◆ **Task item**: Go line by line through the data and copy those with the word "Ukrainian".

◆ **Data section**:
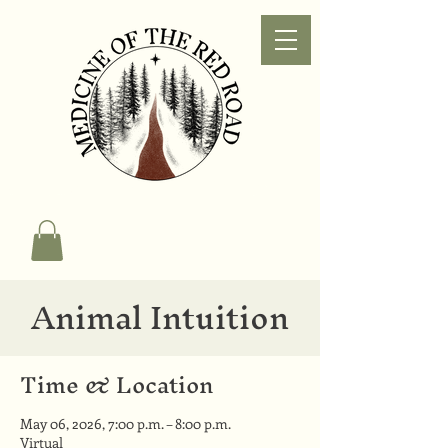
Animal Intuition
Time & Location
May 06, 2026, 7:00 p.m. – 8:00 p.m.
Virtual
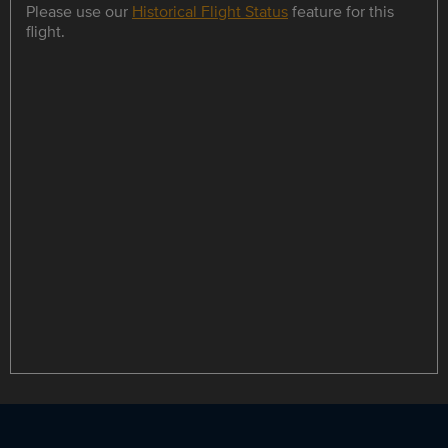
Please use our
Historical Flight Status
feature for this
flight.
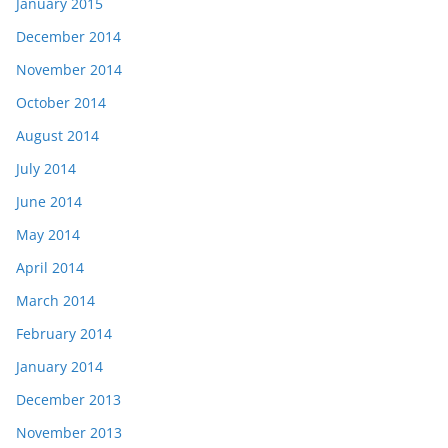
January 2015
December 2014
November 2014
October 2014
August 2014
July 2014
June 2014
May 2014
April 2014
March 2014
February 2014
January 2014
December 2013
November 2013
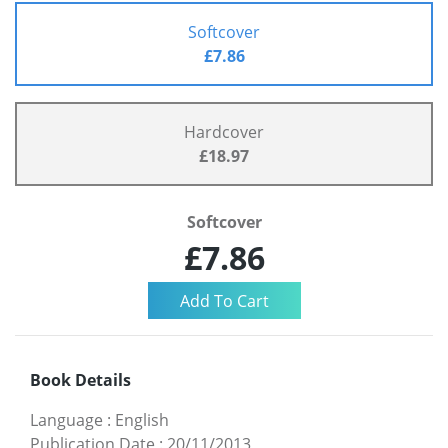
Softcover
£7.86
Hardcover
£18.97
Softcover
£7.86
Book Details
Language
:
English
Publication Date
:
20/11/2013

==

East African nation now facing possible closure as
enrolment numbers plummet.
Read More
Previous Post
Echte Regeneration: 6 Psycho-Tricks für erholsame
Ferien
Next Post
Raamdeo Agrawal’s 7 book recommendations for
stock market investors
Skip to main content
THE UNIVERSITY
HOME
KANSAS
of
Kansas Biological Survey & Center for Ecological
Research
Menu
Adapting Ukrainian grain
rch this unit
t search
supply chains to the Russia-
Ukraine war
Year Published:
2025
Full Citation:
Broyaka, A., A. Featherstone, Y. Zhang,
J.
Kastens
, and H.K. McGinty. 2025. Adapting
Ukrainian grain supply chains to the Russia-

...

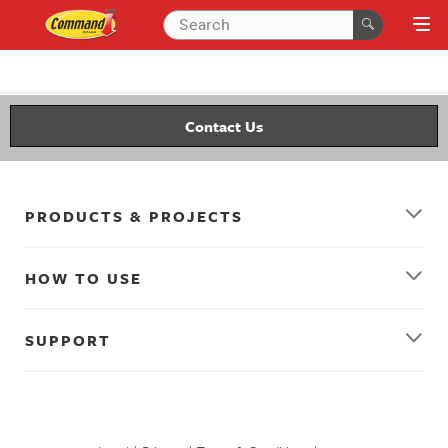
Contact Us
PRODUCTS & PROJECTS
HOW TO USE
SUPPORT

◆ **Solution for this problem**:
Adapting Ukrainian grain
Ukrainian grain supply chains to the Russia-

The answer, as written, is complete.